Officia in re publica exercitatorum

Officia in re publica exercitatorum

Decir que las democracias europeas, y particularmente en España, se han degenerado hasta niveles dificiles de creer es como decir que la historia se repite y amenaza con que las naciones de Europa caigan, de nuevo, en manos de regímenes autoritarios.

El poder ha caido en manos de políticos mediocres aparentemente más interesados en satisfacer sus aspiraciones personales e imponer, más que soluciones prácticas orientadas al bien común, el armazón ideológico y utópico de la formación política a la que representan..

Desde la época de la transición en la que España transitó desde un sistema autoritario a uno plenamente democrático, sin violencia, de la ley a la ley, aparentemente no ha hecho otra cosa sino corromper las esperanzas que se pudieron generar por aquel entonces a una realidad diría que bastante siniestra, como la que actualmente vivimos.

No parece que se haya conseguido con nuestro actual sistema democrático otra cosa más que balcanizar de facto a España. Un sistema bipartidista que se ha ido alternando en el poder apoyado por partidos nacionalistas sin ningún interés por el proyecto nacional de España, al contrario, mucho más interesadoes en trabajar en sus propios localismos autonómicos.

Nuestro país no es un país rico y de ninguna forma puede mantener diecisiete autonomías, ni mucho menos el enorme número de políticos, asesores y demás medrantes con unos privilegios dificiles de comprender.

Esta realidad junto a la cada vez más perentorias necesidades de la población acosadas por el desempleo pueden conducir a situaciones explosivas de desordenes, así como caer en manos de populismos -ya sea progresistas o conservadores- que radicalicen aún más a la sociedad.

La política en España ha disfrutado, desde hace más de cuarenta años, de una sensación de impunidad, de ausencia de responsabilidad a la hora de hacer uso de los recursos públicos. No faltan ejemplos de ello.
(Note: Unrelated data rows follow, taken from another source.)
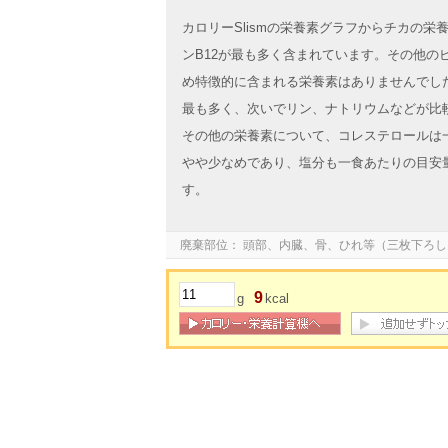
カロリーSlismの栄養素グラフからチカの
ンB12が最も多く含まれています。その他の
め特徴的に含まれる栄養素はありませんでし
最も多く、次いでリン、ナトリウムなどが比
その他の栄養素について、コレステロールは
やや少なめであり、塩分も一食あたりの目安
す。
廃棄部位： 頭部、内臓、骨、ひれ等（三枚下ろし
9
g
kcal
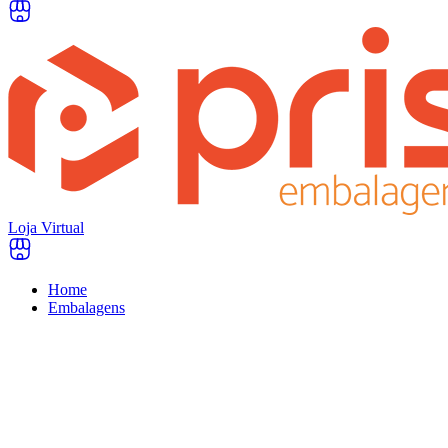
Loja Virtual
Home
Embalagens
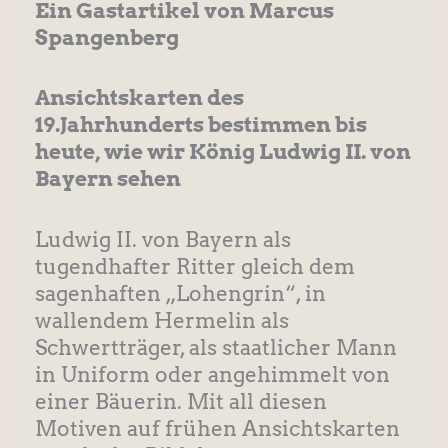
Ein Gastartikel von Marcus
Spangenberg
Ansichtskarten des
19.Jahrhunderts bestimmen bis
heute, wie wir König Ludwig II. von
Bayern sehen
Ludwig II. von Bayern als
tugendhafter Ritter gleich dem
sagenhaften „Lohengrin“, in
wallendem Hermelin als
Schwertträger, als staatlicher Mann
in Uniform oder angehimmelt von
einer Bäuerin. Mit all diesen
Motiven auf frühen Ansichtskarten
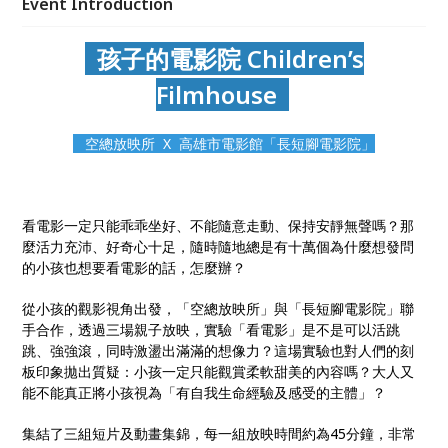
Event Introduction
空總放映所交給孩子們做主，搖身一變成為孩子的電影
院。
孩子的電影院 Children’s
Filmhouse
空總放映所 X 高雄市電影館「長短腳電影院」
看電影一定只能乖乖坐好、不能隨意走動、保持安靜無聲嗎？那
麼活力充沛、好奇心十足，隨時隨地總是有十萬個為什麼想發問
的小孩也想要看電影的話，怎麼辦？
從小孩的觀影視角出發，「空總放映所」與「長短腳電影院」聯
手合作，透過三場親子放映，實驗「看電影」是不是可以活跳
跳、強強滾，同時激盪出滿滿的想像力？這場實驗也對人們的刻
板印象拋出質疑：小孩一定只能觀賞柔軟甜美的內容嗎？大人又
能不能真正將小孩視為「有自我生命經驗及感受的主體」？
集結了三組短片及動畫集錦，每一組放映時間約為45分鐘，非常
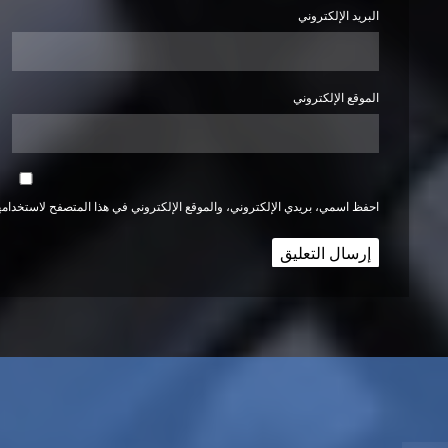
البريد الإلكتروني
الموقع الإلكتروني
احفظ اسمي، بريدي الإلكتروني، والموقع الإلكتروني في هذا المتصفح لاستخدامها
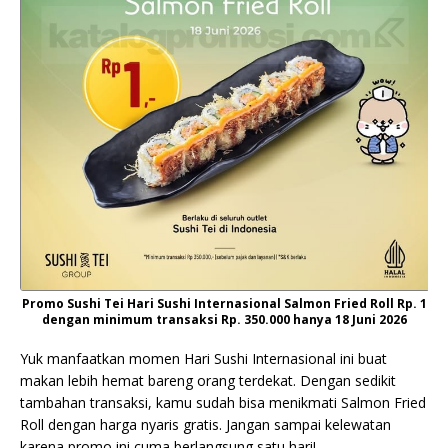
Promo Sushi Tei Hari Sushi Internasional Salmon Fried Roll Rp. 1
dengan minimum transaksi Rp. 350.000 hanya 18 Juni 2026
Yuk manfaatkan momen Hari Sushi Internasional ini buat
makan lebih hemat bareng orang terdekat. Dengan sedikit
tambahan transaksi, kamu sudah bisa menikmati Salmon Fried
Roll dengan harga nyaris gratis. Jangan sampai kelewatan
karena promo ini cuma berlangsung satu hari!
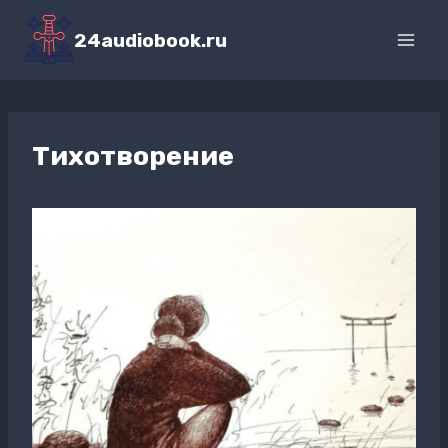
Перейти
к
24audiobook.ru
содержимому
Тихотворение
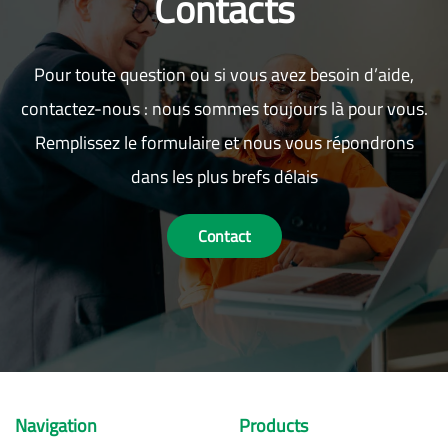
Contacts
Pour toute question ou si vous avez besoin d’aide,
contactez-nous : nous sommes toujours là pour vous.
Remplissez le formulaire et nous vous répondrons
dans les plus brefs délais
Contact
Navigation
Products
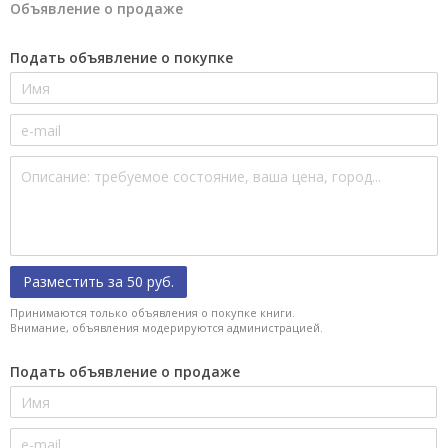
Объявление о продаже
Подать объявление о покупке
Разместить за 50 руб.
Принимаются только объявления о покупке книги.
Внимание, объявления модерируются администрацией.
Подать объявление о продаже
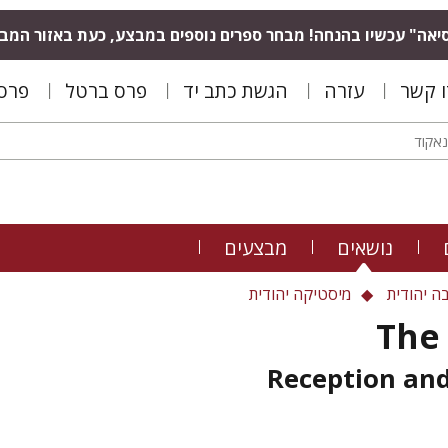
יאה" עכשיו בהנחה! מבחר ספרים נוספים במבצע, כעת באזור המב
ו קשר
עזרה
הגשת כתב יד
פרס ברטל
פרס 
נושאים
מבצעים
ה יהודית
מיסטיקה יהודית
The
Reception an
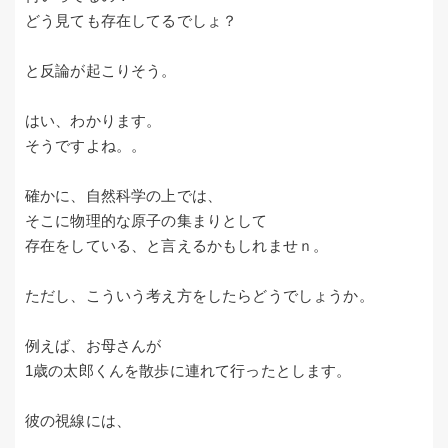
どう見ても存在してるでしょ？
と反論が起こりそう。
はい、わかります。
そうですよね。。
確かに、自然科学の上では、
そこに物理的な原子の集まりとして
存在をしている、と言えるかもしれませｎ。
ただし、こういう考え方をしたらどうでしょうか。
例えば、お母さんが
1歳の太郎くんを散歩に連れて行ったとします。
彼の視線には、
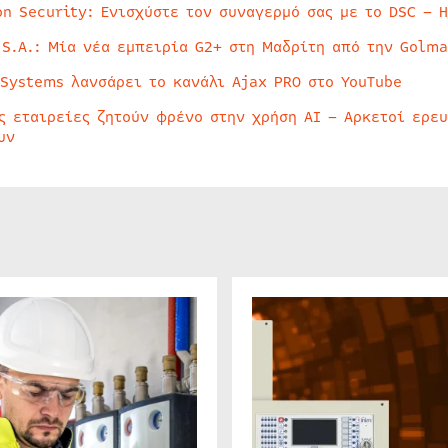
on Security: Ενισχύστε τον συναγερμό σας με το DSC – 
 S.A.: Μία νέα εμπειρία G2+ στη Μαδρίτη από την Golma
 Systems λανσάρει το κανάλι Ajax PRO στο YouTube
ς εταιρείες ζητούν φρένο στην χρήση AI – Αρκετοί ερε
υν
Y la sociedad española, sumisa, lo ha aceptado prácticamente sin inmutarse, al contrario, contribuyendo a que muchos aspirantes a administradores públicos -no todos afortunadamente- encuentren en el ejercicio de la política un peldaño hacia su propio enriquecimiento personal, apenas sin contar con méritos personales o una preparación adecuada.

En éste efecto llamada, la democracia parece adormecida sin ánimo alguno por defenderse de ésta feroz agresión.

Para pagar esta partitocracia, los impuestos que nos están imponiendo -para poder pagar todo éste despilfarro- se incrementan año a año, dificultando la supervivencia del tejido productivo o empresarial del país, por no hablar de los ciudadanos. Con estas negras perspectivas, aún no parece que vaya a haber una contundente reacción social.

Visto que las democracias -particularmente la española- no son capaces de auto defenderse de todas éstas agresiones, prefiriendo, por lo visto, permanecer encadenados a principios ideológicos enfrentados unos con otros.

El panorama se adivina bastante pesimista. Sólo una reacción firme de la sociedad contra este sistema puede reconducir la situación hacia un futuro medianamente más prospero. Pero se me antoja que, por desgracia, no acabaremos en este esperanzador horizonte sino, al contrario,  en otro mucho más lúgubre.